The people’s tenacious resistance
It could be argued that Al Asad fell due to a convergence of geopolitical factors that aided the offensive of the rebel groups. However, none of that would have been possible if the population that remained in Syria hadn’t put up resistance every single day of the fourteen years that the civil war lasted. No insurgent movement can maintain itself without the support of a people who are fed up with oppression, and who – despite clear fears of being detected by the repressive apparatus – continue conspiring against the regime: passing information, engaging in small and large actions to sabotage the oppressor, and feeding hope for a change, despite the most pessimistic predictions generated by the final raids, disappeared persons, and fresh blood of the last group of mutilated bodies. As we chorused in the Nicaragua of the 80s: without a people willing to sacrifice, there’s no Revolution. The Syrians have proven this overwhelmingly.
The tryants’ hurried flight
It’s true that some have died in their beds: Stalin, Franco, Castro, Pinochet… But others ended up fleeing hastily in an airplane, under cover of early morning. In each case, precisely because they feared ending up as prisoners, like Mubarak of Egypt or Hoenecker in East Germany; or executed, like Romania’s Ceausescu or Libya’s Gaddafi. The route Bashar took was the same exit chosen by Somoza, Batista, Ben Ali and Duvalier: he filled the airplane with as much as he could take, but he couldn’t take everything he wanted – reportedly, not even the bones of his father. If there’s a lesson to be learned by all the dictators, it would be this: always have an airplane at hand, waiting with the turbines ready.
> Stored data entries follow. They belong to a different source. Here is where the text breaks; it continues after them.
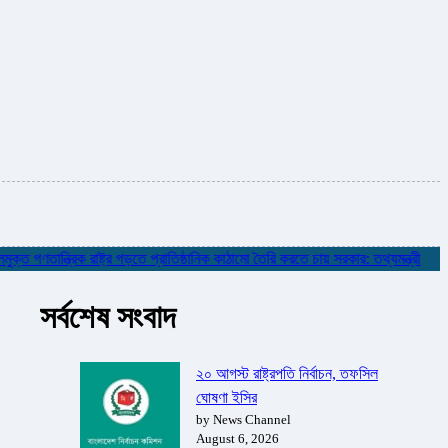
গণতান্ত্রিক রাষ্ট্র গড়তে প্রাতিষ্ঠানিক কাঠামো তৈরি করতে চায় সরকার: তথ্যমন্ত্রী
✮
নদ
সর্বশেষ সংবাদ
২০ আগস্ট রাষ্ট্রপতি নির্বাচন, তফসিল
ঘোষণা ইসির
by News Channel
August 6, 2026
Although the initial evidence confirms the brutality the Asad regime employed to keep themselves in power for 54 years, certainly we’ll very shortly be learning that the dimensions of the terror were far worse. That the blood shed by Syrians has been so abundant that it ended up drowning the tormentors themselves. That’s what happens and must happen with all dictatorial regimes – that the blood of their victims ends up reaching them in the tribunals, in prison cells, or at the foot of the gallows.